### TO DO:
Omit every picture, then return each line of the data below exactly.

### DATASET SECTION:

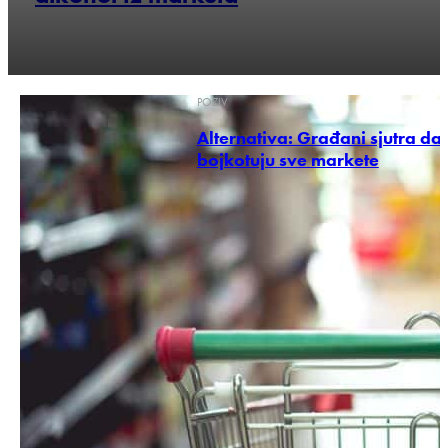
POZIV
Alternativa: Građani sjutra da
bojkotuju sve markete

### RESULT OF THE TASK:
POZIV
Alternativa: Građani sjutra da
bojkotuju sve markete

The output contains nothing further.